American military nurse (1915–1994)

Mildred Irene Clark Woodman (January 30, 1915 – November 25, 1994) was the twelfth chief of the United States Army Nurse Corps (1963–1967). She is credited with, during her tenure, playing a large role in the survival of the Nurse Corps in the Vietnam War. She has been inducted into the Michigan Women's Hall of Fame.

== Biography ==
Woodman was born on January 30, 1915, to Martha Darling and William James Clark, in Elkton, North Carolina. The youngest of five children, she attended and graduated the Baker Sanatorium Training School for Nurses in Lumberton, North Carolina.
In 1936, Clark attended two six-month postgraduate courses. The first was a curriculum in pediatrics offered by the Babies Hospital in Wrightsville Beach, North Carolina. The second was a program at the Jewish Hospital in Philadelphia, Pennsylvania, that prepared specialists in operating room administration and technique. Elizabeth Pearson, one of Clark's postgraduate instructors, had served in the Army Nurse Corps (ANC), and initially sparked Clark's interest in the ANC.
When Clark was accepted, she was first assigned to Fort Bragg.

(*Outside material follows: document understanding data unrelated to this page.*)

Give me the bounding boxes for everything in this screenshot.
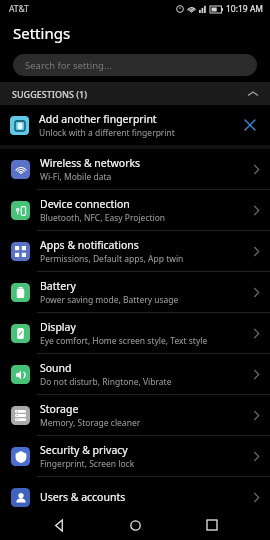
staticText: Unlock with a different fingerprint [39, 127, 175, 139]
staticText: Storage [40, 402, 79, 416]
staticText: Device connection [40, 197, 130, 211]
button[interactable]: Search for setting... [13, 54, 257, 76]
staticText: Wi-Fi, Mobile data [40, 171, 112, 183]
staticText: Wireless & networks [40, 156, 141, 170]
button[interactable]: Storage [0, 395, 270, 435]
staticText: Do not disturb, Ringtone, Vibrate [40, 376, 172, 388]
button[interactable]: Device connection [0, 190, 270, 230]
staticText: AT&T [9, 3, 29, 15]
staticText: Memory, Storage cleaner [40, 417, 141, 429]
staticText: Battery [40, 279, 76, 293]
staticText: Display [40, 320, 76, 334]
staticText: Security & privacy [40, 443, 128, 457]
button[interactable]: SUGGESTIONS (1) [0, 82, 270, 105]
button[interactable]: Home [117, 510, 153, 540]
staticText: Eye comfort, Home screen style, Text sty… [40, 335, 208, 347]
staticText: Bluetooth, NFC, Easy Projection [40, 212, 166, 224]
staticText: Settings [13, 23, 71, 43]
button[interactable]: Battery [0, 272, 270, 312]
staticText: Search for setting... [25, 59, 112, 72]
staticText: Fingerprint, Screen lock [40, 458, 135, 470]
button[interactable]: Security & privacy [0, 436, 270, 476]
button[interactable]: Back [41, 510, 77, 540]
button[interactable]: Display [0, 313, 270, 353]
button[interactable]: Users & accounts [0, 477, 270, 517]
button[interactable]: Add another fingerprint [0, 105, 270, 145]
button[interactable]: Wireless & networks [0, 149, 270, 189]
staticText: Power saving mode, Battery usage [40, 294, 179, 306]
button[interactable]: Recents [194, 510, 230, 540]
staticText: SUGGESTIONS (1) [12, 88, 87, 100]
staticText: Apps & notifications [40, 238, 139, 252]
staticText: Sound [40, 361, 72, 375]
staticText: 10:19 AM [226, 3, 264, 15]
staticText: Permissions, Default apps, App twin [40, 253, 184, 265]
staticText: Add another fingerprint [39, 112, 157, 126]
button[interactable]: Sound [0, 354, 270, 394]
staticText: Users & accounts [40, 490, 126, 504]
button[interactable]: Dismiss suggestion [238, 113, 262, 137]
button[interactable]: Apps & notifications [0, 231, 270, 271]
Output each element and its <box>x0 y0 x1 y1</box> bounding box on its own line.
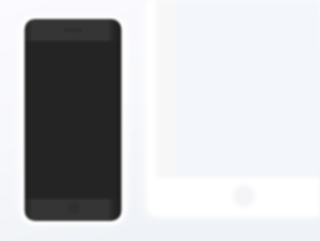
button[interactable]: Black smartphone <box>25 19 122 221</box>
button[interactable]: White tablet <box>147 0 320 217</box>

After taking several courses to become an experienced Anesthesiologist, in 1938, Woodman was reassigned to Fort Leavenworth, and commissioned as a second lieutenant; she was later assigned to Schofield Barracks. While there, she tended to the wounded after the attack on Pearl Harbor. In 1943, Woodman became chief nurse at Auburn General Hospital, Brooke General Hospital, Cushing General Hospital, Halloran General Hospital, Station Hospital, and the 382nd Station Hospital. She received her B.S. in nursing education from the University of Minnesota School of Nursing.

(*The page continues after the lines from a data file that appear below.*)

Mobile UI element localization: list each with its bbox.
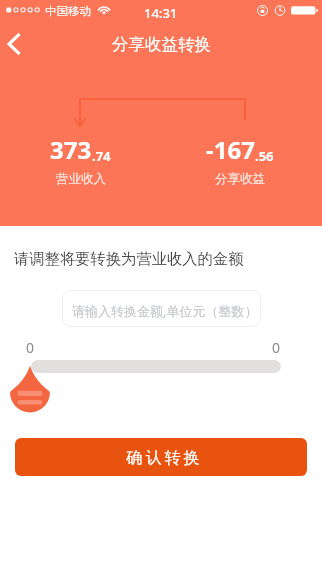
staticText: 确认转换 xyxy=(125,448,201,468)
button[interactable]: 确认转换 xyxy=(15,438,307,476)
staticText: 分享收益转换 xyxy=(112,34,211,55)
staticText: 14:31 xyxy=(144,4,178,22)
staticText: 0 xyxy=(26,338,35,357)
staticText: 请输入转换金额,单位元（整数） xyxy=(72,302,258,320)
staticText: 请调整将要转换为营业收入的金额 xyxy=(14,249,244,268)
staticText: .56 xyxy=(255,147,274,165)
staticText: 中国移动 xyxy=(45,4,91,18)
staticText: 0 xyxy=(272,338,281,357)
button[interactable]: 请输入转换金额,单位元（整数） xyxy=(62,290,261,327)
staticText: -167 xyxy=(206,133,255,166)
button[interactable]: Back xyxy=(0,22,40,66)
staticText: 373 xyxy=(50,133,92,166)
staticText: .74 xyxy=(92,147,111,165)
button[interactable]: Slider handle xyxy=(9,364,51,414)
staticText: 营业收入 xyxy=(56,171,106,187)
staticText: 分享收益 xyxy=(215,171,265,187)
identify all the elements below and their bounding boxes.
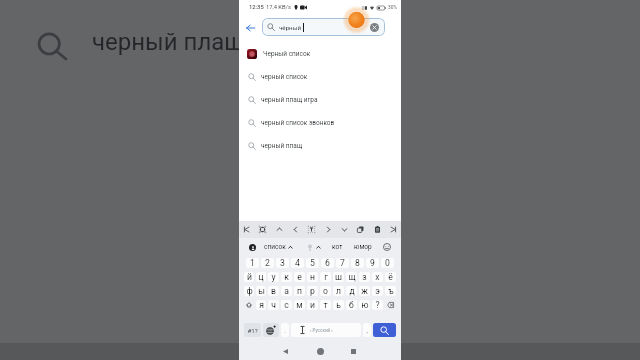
button[interactable]: ш [333, 272, 344, 282]
button[interactable]: ж [359, 286, 370, 296]
button[interactable]: Copy [355, 224, 366, 235]
staticText: #1? [247, 327, 258, 334]
button[interactable]: 4 [291, 258, 304, 268]
button[interactable]: с [281, 300, 292, 310]
staticText: черный плащ [92, 28, 245, 56]
staticText: л [336, 286, 341, 296]
button[interactable]: Back [243, 20, 258, 35]
button[interactable]: а [281, 286, 292, 296]
staticText: й [247, 272, 252, 282]
button[interactable]: з [359, 272, 370, 282]
staticText: черный список звонков [261, 119, 335, 127]
button[interactable]: Back [278, 344, 292, 358]
button[interactable]: й [244, 272, 254, 282]
button[interactable]: л [333, 286, 344, 296]
staticText: список [264, 243, 286, 251]
button[interactable]: т [320, 300, 331, 310]
button[interactable]: у [268, 272, 279, 282]
button[interactable]: Clear query [370, 23, 379, 32]
button[interactable]: 2 [261, 258, 274, 268]
staticText: 17,4 KB/s [266, 4, 291, 11]
staticText: ъ [388, 286, 394, 296]
button[interactable]: Select text [306, 224, 317, 235]
staticText: а [284, 286, 289, 296]
button[interactable]: Right [323, 224, 334, 235]
button[interactable]: Select all [257, 224, 268, 235]
button[interactable]: Home [313, 344, 327, 358]
button[interactable]: ф [244, 286, 254, 296]
button[interactable]: Search [373, 323, 396, 337]
button[interactable]: 0 [381, 258, 394, 268]
button[interactable]: кот [332, 243, 343, 251]
button[interactable]: Skip to start [241, 224, 252, 235]
button[interactable]: 3 [276, 258, 289, 268]
button[interactable]: н [307, 272, 318, 282]
staticText: 30% [388, 5, 397, 11]
staticText: 5 [310, 258, 315, 268]
button[interactable]: юмор [354, 243, 372, 251]
button[interactable]: Up [274, 224, 285, 235]
button[interactable]: в [268, 286, 279, 296]
staticText: и [310, 300, 315, 310]
button[interactable]: Space [291, 323, 361, 337]
button[interactable]: р [307, 286, 318, 296]
staticText: р [310, 286, 315, 296]
button[interactable]: черный список звонков [239, 111, 401, 134]
staticText: 4 [295, 258, 300, 268]
button[interactable]: черный плащ [239, 134, 401, 157]
staticText: 8 [355, 258, 360, 268]
button[interactable]: 6 [321, 258, 334, 268]
button[interactable]: #1? [244, 323, 261, 337]
staticText: п [297, 286, 302, 296]
button[interactable]: Down [339, 224, 350, 235]
staticText: Черный список [263, 50, 311, 58]
button[interactable]: Change language [263, 323, 279, 337]
button[interactable]: ч [268, 300, 279, 310]
button[interactable]: 8 [351, 258, 364, 268]
button[interactable]: черный плащ игра [239, 88, 401, 111]
button[interactable]: м [294, 300, 305, 310]
button[interactable]: 7 [336, 258, 349, 268]
button[interactable]: о [320, 286, 331, 296]
button[interactable]: Emoji [383, 243, 391, 251]
button[interactable]: щ [346, 272, 357, 282]
button[interactable]: список [264, 243, 293, 251]
button[interactable]: Skip to end [388, 224, 399, 235]
button[interactable]: ц [256, 272, 266, 282]
button[interactable]: Черный список [239, 42, 401, 65]
button[interactable]: 5 [306, 258, 319, 268]
button[interactable]: и [307, 300, 318, 310]
button[interactable]: ь [333, 300, 344, 310]
button[interactable]: , [363, 323, 371, 337]
button[interactable]: б [346, 300, 357, 310]
button[interactable]: Assistant [249, 244, 256, 251]
button[interactable]: 9 [366, 258, 379, 268]
button[interactable]: Paste [372, 224, 383, 235]
staticText: кот [332, 243, 343, 251]
button[interactable]: . [281, 323, 289, 337]
button[interactable]: черный список [239, 65, 401, 88]
button[interactable]: Left [290, 224, 301, 235]
button[interactable]: Recents [346, 344, 360, 358]
staticText: черный плащ [261, 142, 303, 150]
button[interactable]: ? [372, 300, 383, 310]
button[interactable]: я [256, 300, 266, 310]
button[interactable]: х [372, 272, 383, 282]
button[interactable]: е [294, 272, 305, 282]
button[interactable]: п [294, 286, 305, 296]
button[interactable]: 1 [246, 258, 259, 268]
button[interactable]: Backspace [384, 299, 397, 311]
button[interactable]: ы [256, 286, 266, 296]
button[interactable]: к [281, 272, 292, 282]
staticText: х [375, 272, 380, 282]
button[interactable]: г [320, 272, 331, 282]
button[interactable]: чёрный [262, 18, 385, 36]
button[interactable]: ю [359, 300, 370, 310]
button[interactable]: ъ [385, 286, 396, 296]
button[interactable]: э [372, 286, 383, 296]
button[interactable]: ё [385, 272, 396, 282]
button[interactable]: д [346, 286, 357, 296]
button[interactable]: Suggestion [307, 244, 321, 251]
button[interactable]: Shift [243, 299, 255, 311]
staticText: ы [258, 286, 265, 296]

Woodman served as chief nurse of the XXIV Corps. She was the only woman staff officer (as chief nurse of the Far East Command) assigned to General Douglas MacArthur when the Korean War began. Later she served as Director of Nurses and Medical Specialists in Office of the Surgeon General, during which she implemented the Army Student Nurse Program. Woodman became Chief Army Nurse in 1963.

She worked throughout the Vietnam era to increase the minimum educational requirements for army nurses.

For her work, she received the Army Commendation Medal with Pendant, and the Distinguished Service Medal. When Woodman died, she was buried in Arlington National Cemetery. The Clark Health Clinic is named after her.